Data EngineerHQ - San Francisco · View all jobs
We're looking to hire our first data engineer to lay the foundation for all aspects of Mixmax’s data infrastructure from end to end. You’ll be a key communicator, working both cross-functionally in our San Francisco office and across our distributed organization.
As a data engineer you’ll help start a team specifically focused on ensuring the company runs on accurate and repeatable data. This means being a member of a team that values continuous and collective learning, culture over process, data driven development and always asking tons of questions. We actively blog about our work, contribute to open source, sponsor Open Collectives, and host/present at meetups - we actively encourage you to do the same and under your own name.
As a data engineer, you’ll:
- Design, build, and support data-centric services including but not limited to event streaming, ETL pipelines, distributed data storage, and real-time data processing.
- Work on high impact projects that optimize data availability and quality, and provide reliable access to data across the company.
- Collaborate with partner teams to understand their business contexts and analytical challenges, and to transform and sprinkle data-driven fairy dust on their products.
- Develop machine-learning software using analytical data models that can generalize across Mixmax customers, but can automatically adapt to each of their individual features.
- Communicate strategies and processes around data modeling and architecture to multi-functional groups.
- Work with fellow engineers to build out other parts of the data infrastructure, effectively communicating your needs and understanding theirs.
Requirements and skills you possess:
- Exceptional coding and design skills, particularly in Java/Scala or Python.

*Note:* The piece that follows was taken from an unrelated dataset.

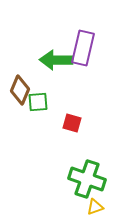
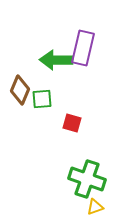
green square: moved 4 px right, 3 px up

- Extensive previous experience of working with large data volumes, including processing, transforming and transporting large-scale datasets for analytics and business purposes.
- Extensive experience data warehousing and ETL pipelines.
- Great communication and collaboration skills.
- Previous experience with AWS like EC2, RDS, S3, Redshift, SNS, SQS, etc.
- Previous experience with high volume heterogeneous data, preferably with distributed systems such as Hadoop, BigTable, and Cassandra
- Previous experience building out high volume, distributed event systems (such as working w/ Kafka or similar)
Bonus points ++:
- Experience using terraform or other infrastructure as code
- Contributor to open source technologies
Diversity and inclusion are core to our culture, and we are actively committed to building a more inclusive work environment. If you are a member of an underrepresented group in technology, we strongly encourage you to apply.